• **Dataset records**
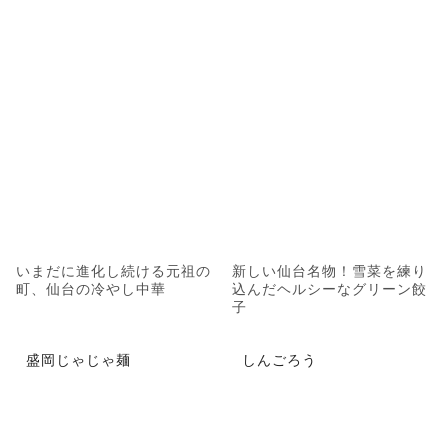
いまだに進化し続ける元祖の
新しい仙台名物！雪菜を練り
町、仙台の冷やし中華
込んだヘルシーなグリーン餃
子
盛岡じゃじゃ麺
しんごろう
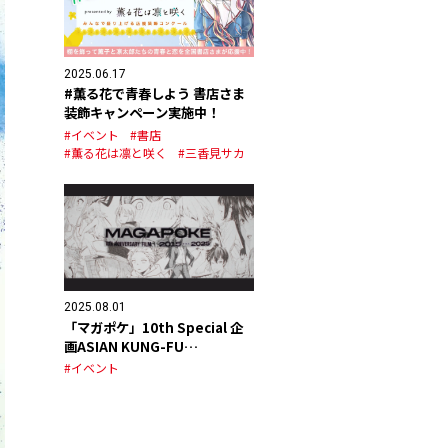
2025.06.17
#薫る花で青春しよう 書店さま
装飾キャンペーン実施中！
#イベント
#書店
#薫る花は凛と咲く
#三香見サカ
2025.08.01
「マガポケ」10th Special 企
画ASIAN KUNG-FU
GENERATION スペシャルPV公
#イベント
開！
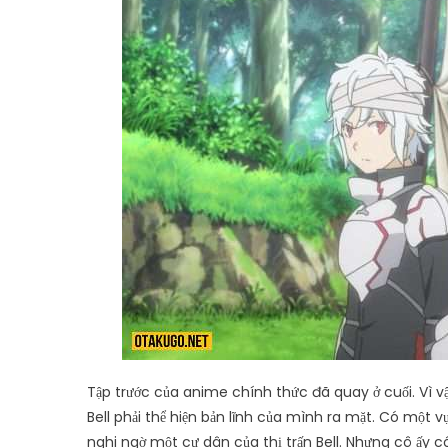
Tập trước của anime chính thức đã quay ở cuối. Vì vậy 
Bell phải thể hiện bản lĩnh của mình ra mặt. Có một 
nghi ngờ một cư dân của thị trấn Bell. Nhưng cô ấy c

...

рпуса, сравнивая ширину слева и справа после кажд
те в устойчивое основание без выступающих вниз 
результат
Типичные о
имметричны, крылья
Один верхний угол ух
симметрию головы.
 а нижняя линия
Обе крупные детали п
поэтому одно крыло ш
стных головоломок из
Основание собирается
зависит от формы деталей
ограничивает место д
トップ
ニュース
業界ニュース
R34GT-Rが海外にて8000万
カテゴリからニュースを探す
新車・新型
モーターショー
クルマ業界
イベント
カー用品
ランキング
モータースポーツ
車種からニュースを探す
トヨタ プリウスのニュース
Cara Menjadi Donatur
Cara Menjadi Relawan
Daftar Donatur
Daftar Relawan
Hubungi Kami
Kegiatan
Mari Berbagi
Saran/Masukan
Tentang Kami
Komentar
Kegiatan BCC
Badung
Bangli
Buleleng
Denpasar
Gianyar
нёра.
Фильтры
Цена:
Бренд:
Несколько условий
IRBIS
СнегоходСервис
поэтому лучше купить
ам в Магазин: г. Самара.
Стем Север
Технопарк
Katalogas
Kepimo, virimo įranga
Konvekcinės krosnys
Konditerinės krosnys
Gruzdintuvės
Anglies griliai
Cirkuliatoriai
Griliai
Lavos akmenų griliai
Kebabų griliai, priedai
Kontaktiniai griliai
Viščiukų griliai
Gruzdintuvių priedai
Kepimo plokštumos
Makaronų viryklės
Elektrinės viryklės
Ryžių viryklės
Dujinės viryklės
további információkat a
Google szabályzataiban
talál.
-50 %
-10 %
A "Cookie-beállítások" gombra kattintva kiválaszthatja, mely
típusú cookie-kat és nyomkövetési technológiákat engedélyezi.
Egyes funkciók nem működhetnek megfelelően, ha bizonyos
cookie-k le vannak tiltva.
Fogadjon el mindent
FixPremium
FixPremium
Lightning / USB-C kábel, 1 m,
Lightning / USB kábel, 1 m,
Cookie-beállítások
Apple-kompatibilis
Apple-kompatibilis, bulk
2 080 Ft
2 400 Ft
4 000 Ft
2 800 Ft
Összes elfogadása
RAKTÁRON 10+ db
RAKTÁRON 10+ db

• **WHAT TO DO**
Determine how many lines of the entries hold "Lightning", and reply with that number only.

• **ANSWER BELOW**
2